Roth Steven G, Feldman Michael J, Borst Alexandra J, Froehler Michael T
Department of Neurological Surgery, Vanderbilt University Medical Center, T-4224 MCN, Nashville, TN, 37232-2380, USA.
Cerebrovascular Program, Vanderbilt University Medical Center and Vanderbilt Children's Hospital, Nashville, TN, USA.
Childs Nerv Syst. 2022 May;38(5):1029-1033. doi: 10.1007/s00381-021-05321-6. Epub 2021 Aug 18.
Dural arteriovenous fistulae (dAVF) are an uncommon feature of PTEN hamartoma tumor syndrome (PHTS). We report a case of an adolescent male diagnosed with PHTS following the treatment of multiple intracranial dAVF to emphasize the association of vascular anomalies with this disorder and discuss potential implications.
An adolescent male presented with bilateral proptosis secondary to intracranial venous hypertension. Workup revealed the presence of a complex intracranial dAVF which was treated with several embolization procedures. Following treatment, a de novo dAVF was identified on surveillance imaging.
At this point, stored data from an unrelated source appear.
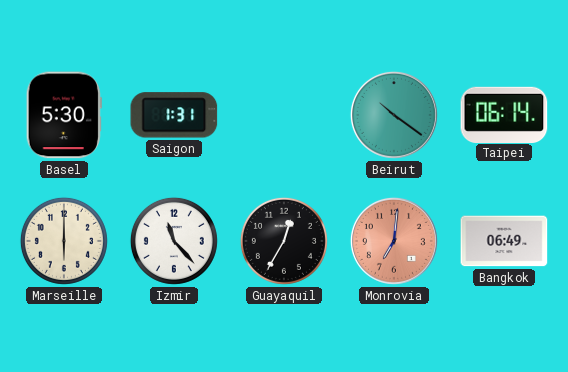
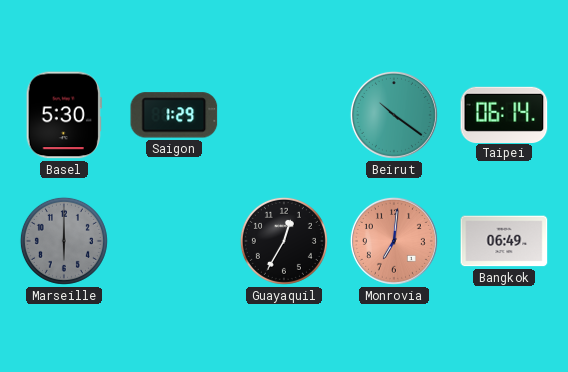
Saigon: 1:31 -> 1:29
Marseille dial: cream -> grey
Izmir: 11:23 -> none
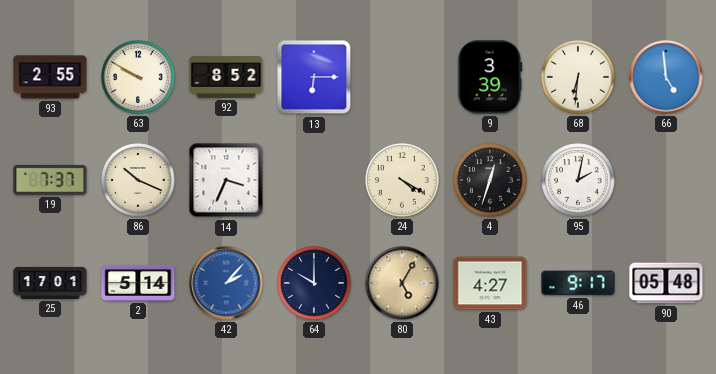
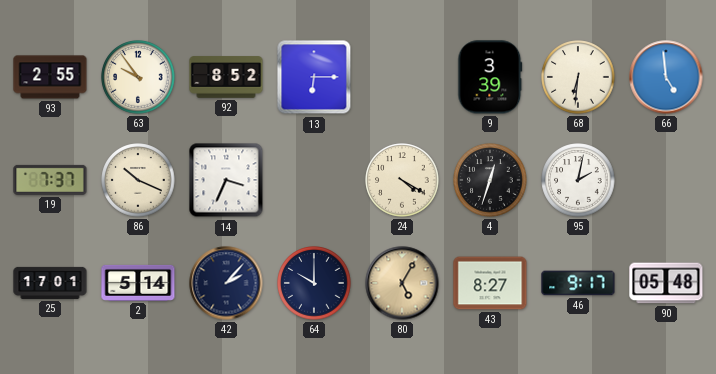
63: 9:50 -> 9:54
42 dial: blue -> navy
43: 4:27 -> 8:27
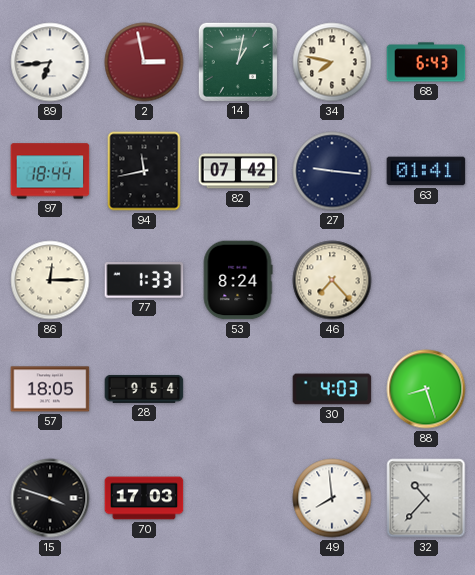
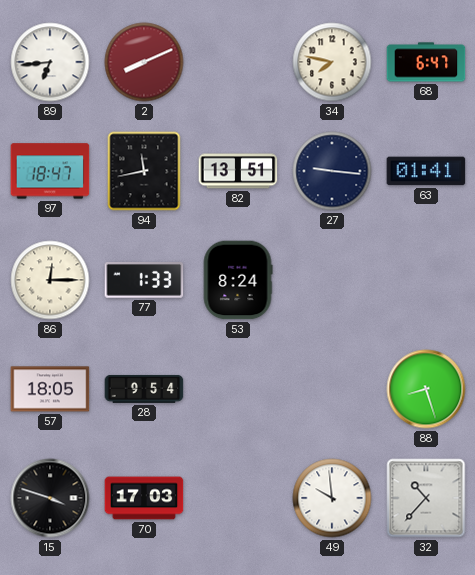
2: 2:58 -> 8:11
14: 1:02 -> none
68: 6:43 -> 6:47
97: 18:44 -> 18:47
82: 07:42 -> 13:51
46: 7:23 -> none
30: 4:03 -> none
49: 7:59 -> 9:59
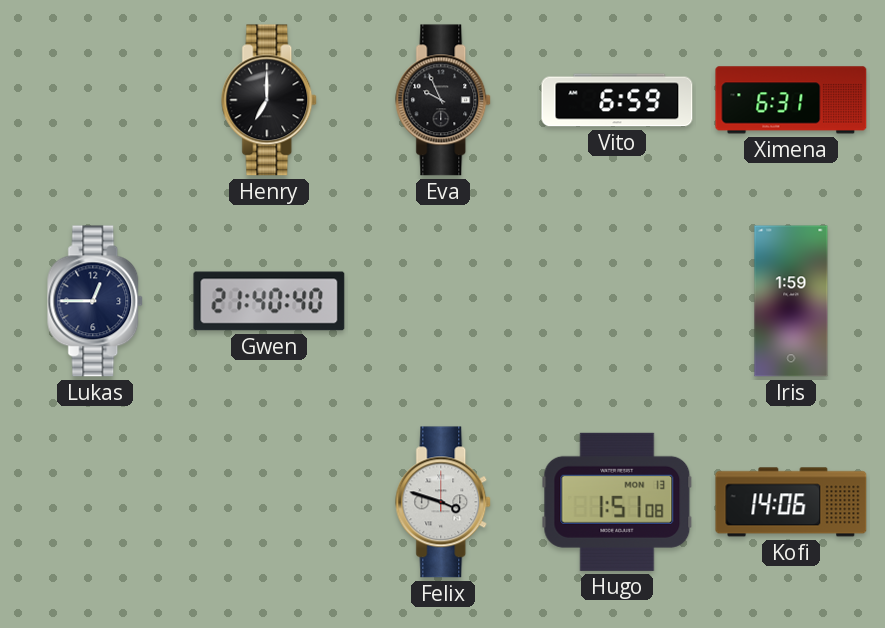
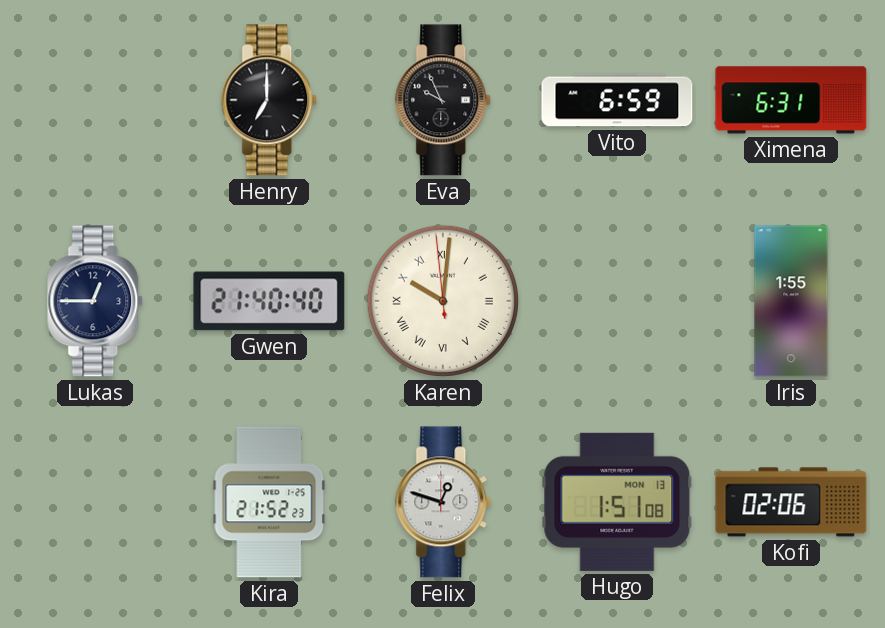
Karen: none -> 10:00
Iris: 1:59 -> 1:55
Kira: none -> 21:52
Felix: 3:48 -> 12:48
Kofi: 14:06 -> 02:06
A genetic workup revealed a pathogenic mutation in PTEN consistent with a diagnosis of PHTS.
Recognition that PHTS may be associated with dAVF, and potentially delayed spontaneous formation of dAVF, is critically important due to the potential for devastating yet preventable neurologic sequelae.
硬脑膜动静脉瘘(dAVF)是PTEN错构瘤肿瘤综合征(PHTS)的一种罕见特征。我们报告一例青少年男性病例,该患者在接受多处颅内dAVF治疗后被诊断为PHTS,以强调血管异常与该疾病的关联并讨论潜在影响。
一名青少年男性因颅内静脉高压出现双侧眼球突出。检查发现存在复杂的颅内dAVF,并接受了多次栓塞治疗。治疗后,在监测影像上发现了新发的dAVF。基因检查发现PTEN存在致病突变,符合PHTS的诊断。
认识到PHTS可能与dAVF相关,且可能延迟dAVF的自发形成,这一点至关重要,因为可能会导致严重但可预防的神经后遗症。